Sujeta a principios ligados a las fuerzas de las estrellas, a la temperatura del cosmos; algo sucedió que nos permite compartir el aire, el giro de una rueda de hilar, la vista desde una colina.
Y son esos minúsculos pulsares, esos miles de acontecimientos, los que van desgranando los sueños y las palabras de nuestra poesía de la vida.
Por eso Ayla (Saadet Isil Aksoy) mira a Yusuf (Nejat Isler) de una forma especial, por eso algo se detiene en su interior al saber que se va, por eso pide que puede ser no hoy, sino hasta la mañana siguiente.
Por eso le sirve ese dulce cay, y lo escucha, y lo mira de nuevo. Simplemente sucedió, como no pudo ser con ese joven eléctricista, obsesionado con ella.

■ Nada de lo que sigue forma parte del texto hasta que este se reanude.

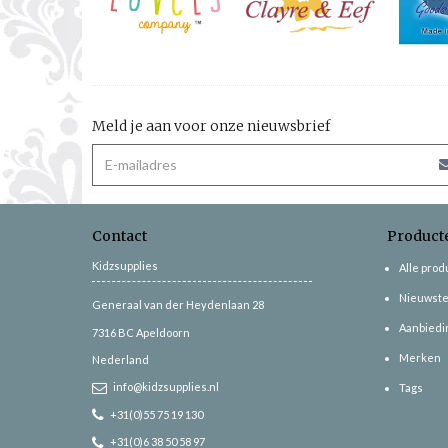
Meld je aan voor onze nieuwsbrief
Contact
Product
Kidzsupplies
Alle pro
Nieuwste
Generaal van der Heydenlaan 28
Aanbiedi
7316 BC
Apeldoorn
Merken
Nederland
info@kidzsupplies.nl
Tags
+31(0)55 75 19 130
+31(0)6 38 50 58 97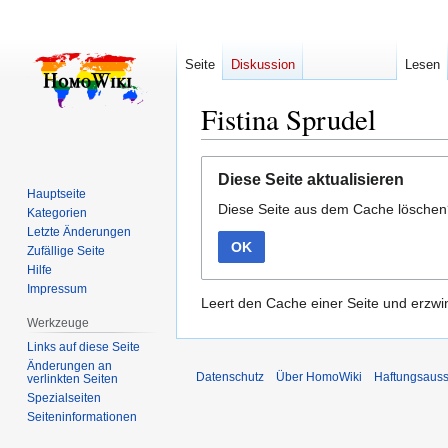
Seite
Diskussion
Lesen
Fistina Sprudel
Zur
Zur
Diese Seite aktualisieren
Navigation
Suche
Hauptseite
Diese Seite aus dem Cache lösche
springen
springen
Kategorien
Letzte Änderungen
OK
Zufällige Seite
Hilfe
Impressum
Leert den Cache einer Seite und erzwin
Werkzeuge
Links auf diese Seite
Änderungen an
Datenschutz
Über HomoWiki
Haftungsauss
verlinkten Seiten
Spezialseiten
Seiten­­informationen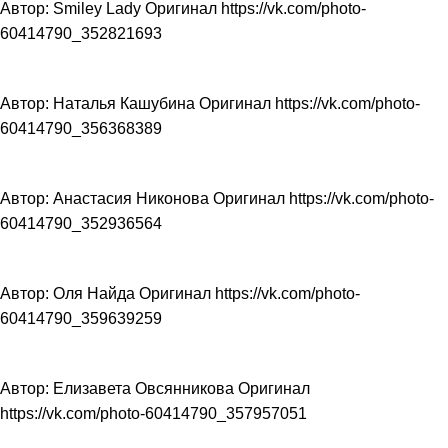
Автор: Smiley Lady Оригинал https://vk.com/photo-
60414790_352821693
Автор: Наталья Кашубина Оригинал https://vk.com/photo-
60414790_356368389
Автор: Анастасия Никонова Оригинал https://vk.com/photo-
60414790_352936564
Автор: Оля Найда Оригинал https://vk.com/photo-
60414790_359639259
Автор: Елизавета Овсянникова Оригинал
https://vk.com/photo-60414790_357957051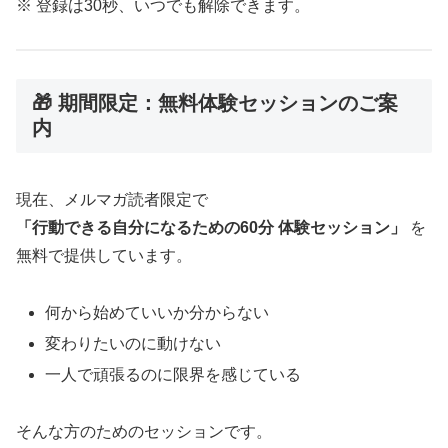
※ 登録は30秒、いつでも解除できます。
🎁 期間限定：無料体験セッションのご案
内
現在、メルマガ読者限定で
「行動できる自分になるための60分 体験セッション」
を
無料で提供しています。
何から始めていいか分からない
変わりたいのに動けない
一人で頑張るのに限界を感じている
そんな方のためのセッションです。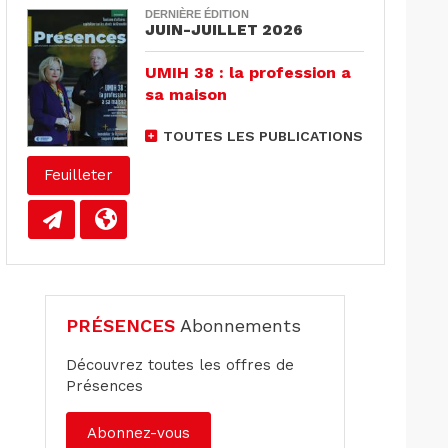
DERNIÈRE ÉDITION
JUIN-JUILLET 2026
UMIH 38 : la profession a
sa maison
TOUTES LES PUBLICATIONS
Feuilleter
PRÉSENCES
Abonnements
Découvrez toutes les offres de
Présences
Abonnez-vous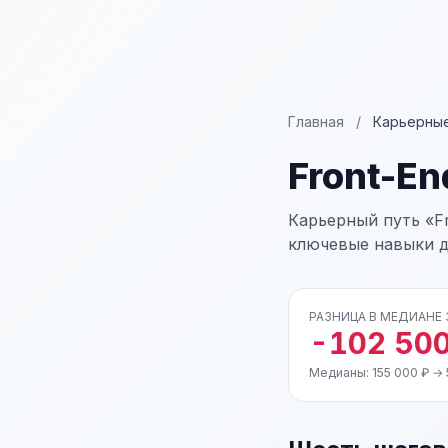
Главная
/
Карьерные
Front-E
Карьерный путь «Fr
ключевые навыки д
РАЗНИЦА В МЕДИАНЕ
-102 500
Медианы: 155 000 ₽ → 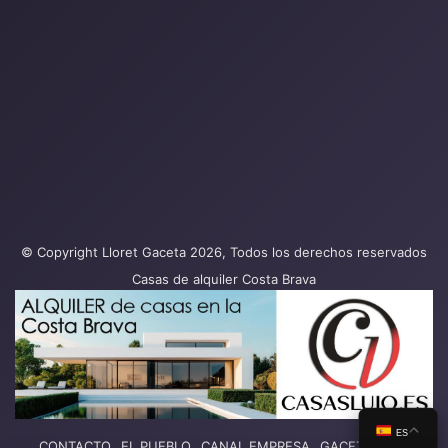
© Copyright Lloret Gaceta 2026, Todos los derechos reservados
Casas de alquiler Costa Brava
ES
CONTACTO
EL PUEBLO
CANAL EMPRESA
GACETA PLAY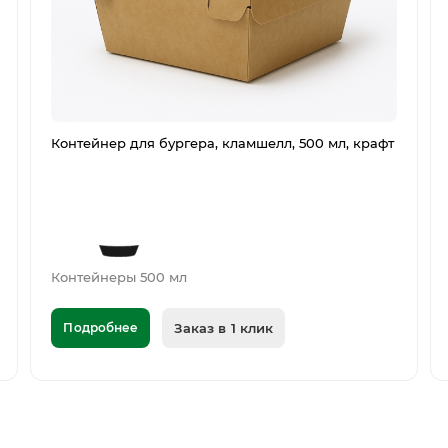
Контейнер для бургера, кламшелл, 500 мл, крафт
Контейнеры 500 мл
Подробнее
Заказ в 1 клик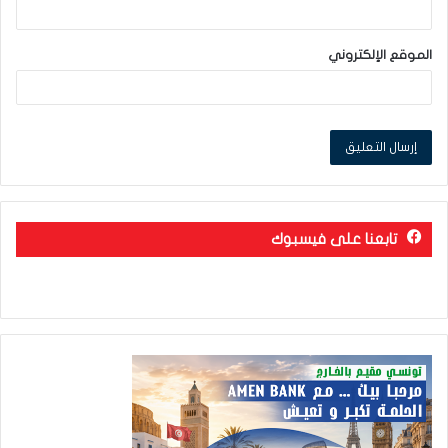
الموقع الإلكتروني
تابعنا على فيسبوك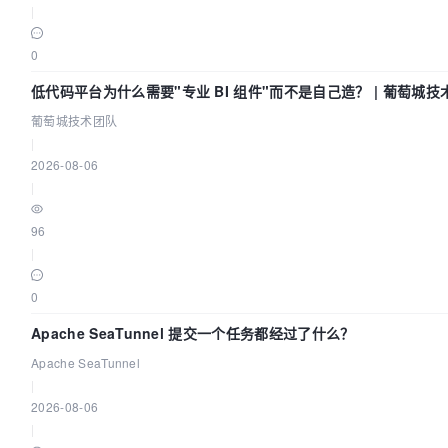
|
0
低代码平台为什么需要"专业 BI 组件"而不是自己造？ | 葡萄城技
葡萄城技术团队
|
2026-08-06
|
96
|
0
Apache SeaTunnel 提交一个任务都经过了什么？
Apache SeaTunnel
|
2026-08-06
|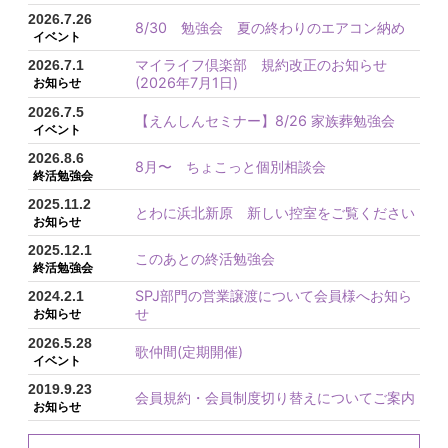
2026.7.26
8/30 勉強会 夏の終わりのエアコン納め
イベント
マイライフ倶楽部 規約改正のお知らせ
2026.7.1
(2026年7月1日)
お知らせ
2026.7.5
【えんしんセミナー】8/26 家族葬勉強会
イベント
2026.8.6
8月〜 ちょこっと個別相談会
終活勉強会
2025.11.2
とわに浜北新原 新しい控室をご覧ください
お知らせ
2025.12.1
このあとの終活勉強会
終活勉強会
SPJ部門の営業譲渡について会員様へお知ら
2024.2.1
せ
お知らせ
2026.5.28
歌仲間(定期開催)
イベント
2019.9.23
会員規約・会員制度切り替えについてご案内
お知らせ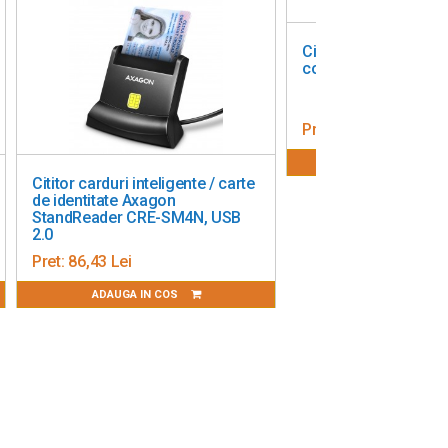
Cititor de carduri int
contact uTrust 2700
Pret:
202,34 Lei
ADAUGA IN CO
Cititor carduri inteligente / carte
de identitate Axagon
StandReader CRE-SM4N, USB
2.0
Pret:
86,43 Lei
ADAUGA IN COS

Y fue, en el sacrificio de cumplir la última promesa de la anciana madre, donde la metáfora del viaje nos permite ir tierra adentro de las comunidades turcas, donde lo espontáneo del compartir y el sentido de una liturgia sagrada, aún no se han roto.
E ir tierra adentro en los sentimientos, quizá el territorio más real y complejo de lo humano.
Y es ahí, donde las imágenes van dejando en el espectador una esperanza, una necesidad de que ésta toque también la vida de los protagonistas.
De que Yusuf y Ayla se encuentren en lo que no abunda, en lo que hemos dejado secar, como ese misterioso niño, quien busca sin fruto un huevo entre las gallinas de la casa.
Algo opera en la vida, algunos llaman milagro a esta realidad, y lo que no estaba aparece, de pronto; y el duelo se deja venir con toda su fuerza; y nos miramos solos y damos una media vuelta, un cambio de horizonte.
Y una vez más, en el pequeño espacio de un territorio común, compartimos el pan y los frutos de este milagro íntimo de la vida, rociados por la ternura de la misericordia.